Il semble, en effet, tout à fait nécessaire de faire une mise au point quant à la définition des brevets et à la dénomination de l'outil qui les rassemble que ce soit un livret ou un logiciel (Gingo par exemple).
Il est de bon ton surtout au sein d'esprits polémiques de s'emparer d'un mot et d'en modifier le sens afin d'y estampiller un label " Freinet " par exemple_ tous les mots sont du domaine public_ Les brevets ne sont pas des évaluations ; cela peut s'entendre quoi que… Ils ne sont bien évidemment pas des contrôles ! Aux termes " livret de brevets ", je préfère les termes de " livret de compétences ".

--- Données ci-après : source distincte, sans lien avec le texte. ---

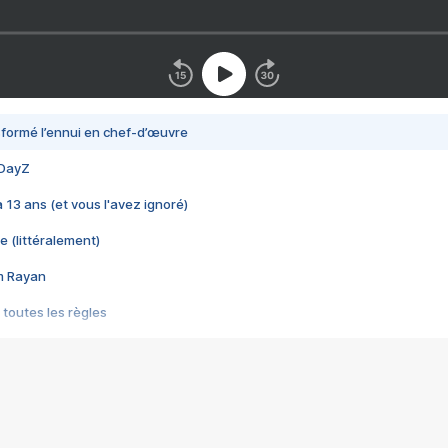
nsformé l’ennui en chef-d’œuvre
 DayZ
 a 13 ans (et vous l'avez ignoré)
e (littéralement)
im Rayan
 toutes les règles
s les jeux vidéo
us choquant de Rockstar ? - Le scandale BULLY
e plus moche de Steam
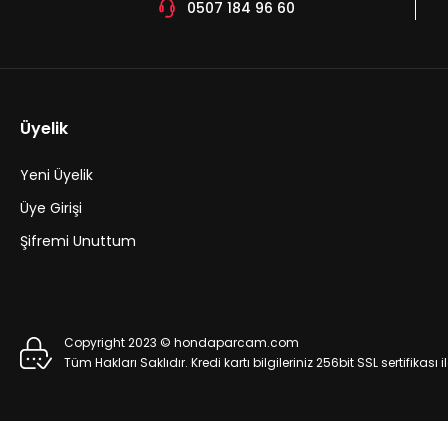
0507 184 96 60
Npe Bakım Seti Honda Civic 2007-2011 Fd6 (Eneos 5w30,Ja
3.150,00 TL
Üyelik
Yeni Üyelik
Sepete Ekle
Üye Girişi
Şifremi Unuttum
Copyright 2023 © hondaparcam.com
Tüm Hakları Saklıdır. Kredi kartı bilgileriniz 256bit SSL sertifikası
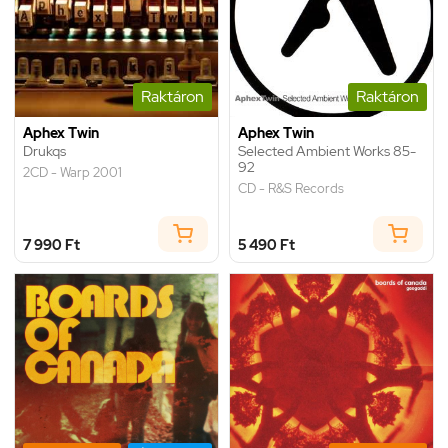
Raktáron
Raktáron
Aphex Twin
Aphex Twin
Drukqs
Selected Ambient Works 85-
92
2CD - Warp 2001
CD - R&S Records
7 990 Ft
5 490 Ft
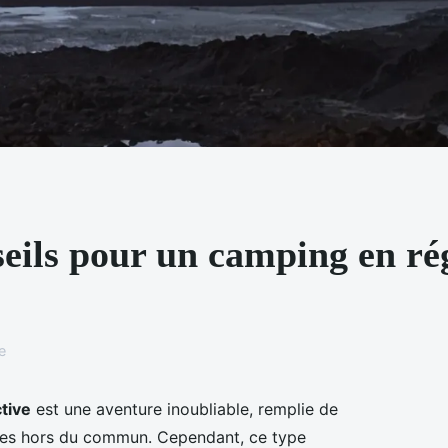
seils pour un camping en ré
e
tive
est une aventure inoubliable, remplie de
ces hors du commun. Cependant, ce type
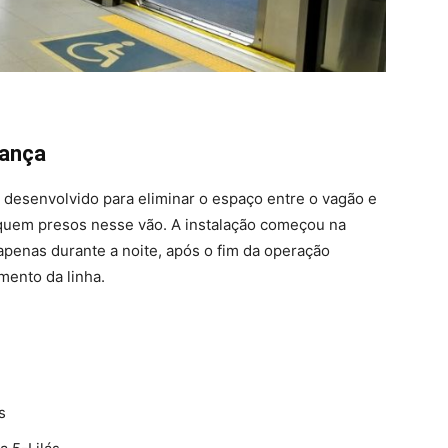
rança
i desenvolvido para eliminar o espaço entre o vagão e
iquem presos nesse vão. A instalação começou na
apenas durante a noite, após o fim da operação
mento da linha.
s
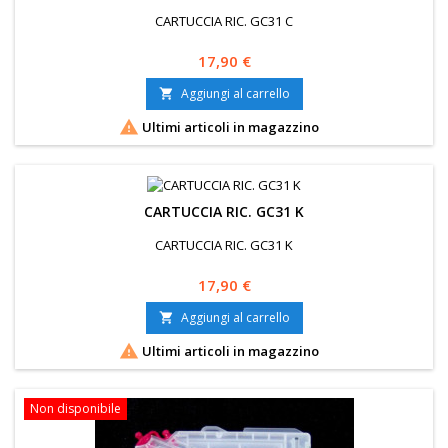
CARTUCCIA RIC. GC31 C
Prezzo
17,90 €
Aggiungi al carrello


Ultimi articoli in magazzino
CARTUCCIA RIC. GC31 K
CARTUCCIA RIC. GC31 K
Prezzo
17,90 €
Aggiungi al carrello


Ultimi articoli in magazzino
Non disponibile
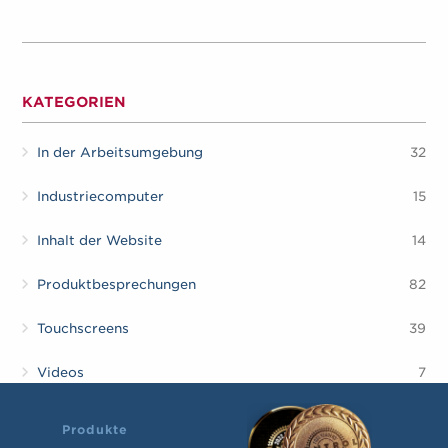
KATEGORIEN
In der Arbeitsumgebung
32
Industriecomputer
15
Inhalt der Website
14
Produktbesprechungen
82
Touchscreens
39
Videos
7
Produkte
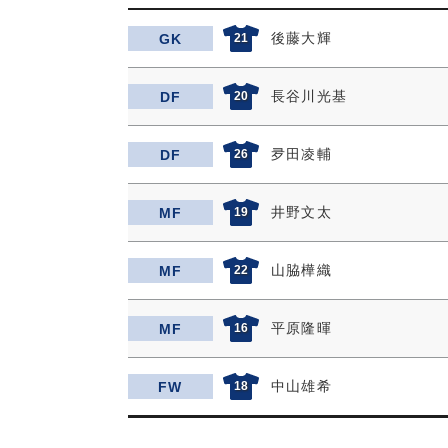
後藤大輝
GK
21
長谷川光基
DF
20
夛田凌輔
DF
26
井野文太
MF
19
山脇樺織
MF
22
平原隆暉
MF
16
中山雄希
FW
18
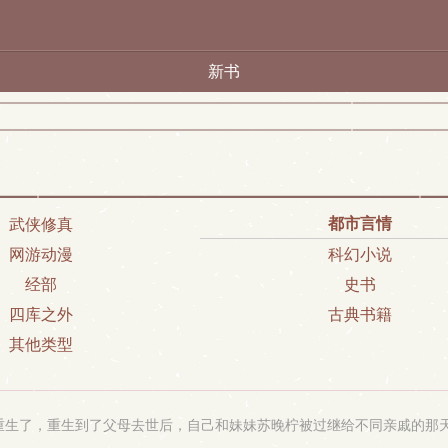
新书
都市言情
武侠修真
网游动漫
科幻小说
经部
史书
四库之外
古典书籍
其他类型
苏晓重生了，重生到了父母去世后，自己和妹妹苏晚柠被过继给不同亲戚的那天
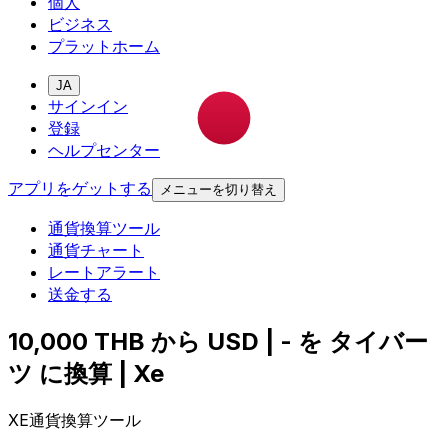
個人
ビジネス
プラットホーム
JA
サインイン
登録
ヘルプセンター
アプリをゲットする
メニューを切り替え
通貨換算ツール
通貨チャート
レートアラート
送金する
10,000 THB から USD | - を タイバー
ツ に換算 | Xe
XE通貨換算ツール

Le brevet, nous disent les encyclopédies ou dictionnaires, est un titre délivré par une autorité (publique) conférant à son titulaire le droit exclusif de son invention ou encore c'est un diplôme ou certificat délivré après examen par " l'état " sanctionnant des études, attestant certaines aptitudes et donnant certains droits.
La compétence nous disent encore les dictionnaires, sont des capacités reconnues _sous-entendu par le groupe dont fait partie l'individu_ en tel ou tel savoir, savoir-faire, savoir-être, scolaire ou non et qui donne le droit d'en juger.